REQUIREMENT => What is needed is an exact repeat of the entries, with no pictures in it.

RECORDS TO USE =>
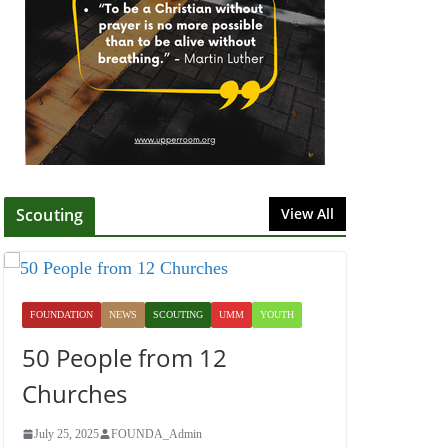
July 1, 2025
Honoring Servants –
John Wesley Fellowship
July 9, 2026
Scouting
View All
FOUNDATION
NEWS
SCOUTING
UMM
YOUTH
50 People from 12
Churches
July 25, 2025
FOUNDA_Admin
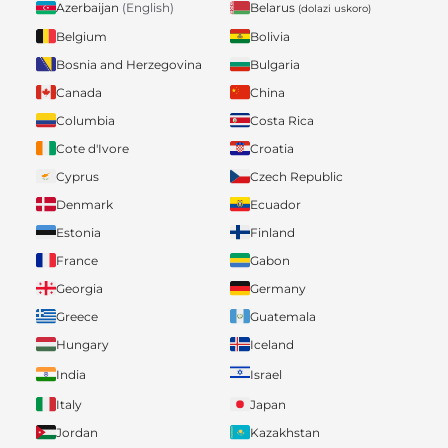
Belarus
Azerbaijan
(English)
(dolazi uskoro)
Belgium
Bolivia
Bosnia and Herzegovina
Bulgaria
Canada
China
Columbia
Costa Rica
Cote d'Ivore
Croatia
Cyprus
Czech Republic
Denmark
Ecuador
Estonia
Finland
France
Gabon
Georgia
Germany
Greece
Guatemala
Hungary
Iceland
India
Israel
Italy
Japan
Jordan
Kazakhstan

EXERCISE RESULT =>
July 1, 2025
Honoring Servants –
John Wesley Fellowship
July 9, 2026
Scouting
View All
FOUNDATION
NEWS
SCOUTING
UMM
YOUTH
50 People from 12
Churches
July 25, 2025
FOUNDA_Admin
Belarus
Azerbaijan
(English)
(dolazi uskoro)
Belgium
Bolivia
Bosnia and Herzegovina
Bulgaria
Canada
China
Columbia
Costa Rica
Cote d'Ivore
Croatia
Cyprus
Czech Republic
Denmark
Ecuador
Estonia
Finland
France
Gabon
Georgia
Germany
Greece
Guatemala
Hungary
Iceland
India
Israel
Italy
Japan
Jordan
Kazakhstan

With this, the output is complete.